Bug 216554

Summary: amdgpu is broken in linux-5.4.215 and newer
Product: Drivers Reporter: herrtimson
Component: Video(Other)Assignee: drivers_video-other
Status: NEW ---    
Severity: high CC: regressions
Priority: P1    
Hardware: All   
OS: Linux   
Kernel Version: 5.4.215 Subsystem:
Regression: No Bisected commit-id:

Description herrtimson 2022-10-05 12:18:51 UTC
hi there, 

I happened to be confronted with a non working Xorg - as in, blackscreen of death when initializing during boot - when I downloaded the patch for linux kernel 5.4.215 the other, and of course applied and compiled and rebooted the new kernel.

reverting to boot into 5.4.214 is just fine. 

I'm using amdgpu, and since there are only a handfull of small patches concerning gpu/drm in the 5.4.215 patch, I decided to work out which one breaks the amdgpu module by first reverting them, and then to readd them one by one. 

hence my verdict is, that this commit has broken the amdgpu module: 

https://git.kernel.org/pub/scm/linux/kernel/git/stable/linux.git/diff/drivers/gpu/drm/amd/amdgpu/amdgpu_display.c?id=v5.4.215&id2=v5.4.214

If I revert this single patch from the big 5.4.215 patch, I get a working amdgpu and thus a working Xorg, if I don't I get a blackscreen of death during boot. 


I'm a gentoo user, on amd64. 

I don't have anything to share with you for logs, as the blackscreen of death doesn't show me anything usefull.

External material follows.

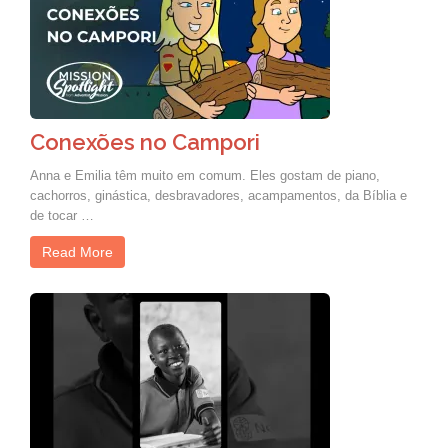
Conexões no Campori
Anna e Emilia têm muito em comum. Eles gostam de piano,
cachorros, ginástica, desbravadores, acampamentos, da Bíblia e
de tocar …
Read More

But reverting the two changed lines makes it all work again.
Comment 1 herrtimson 2022-10-05 12:23:53 UTC
there is one patch for the file ../drivers/gpu/drm/amd/amdgpu/amdgpu_display.c , which has landed in 6.0_rc two weeks ago, and which claims per its commit message to be a fix of some sort to the previous commit, which has been backported to 5.4.215: 

 drm/amdgpu: don't register a dirty callback for non-atomic

Some asics still support non-atomic code paths.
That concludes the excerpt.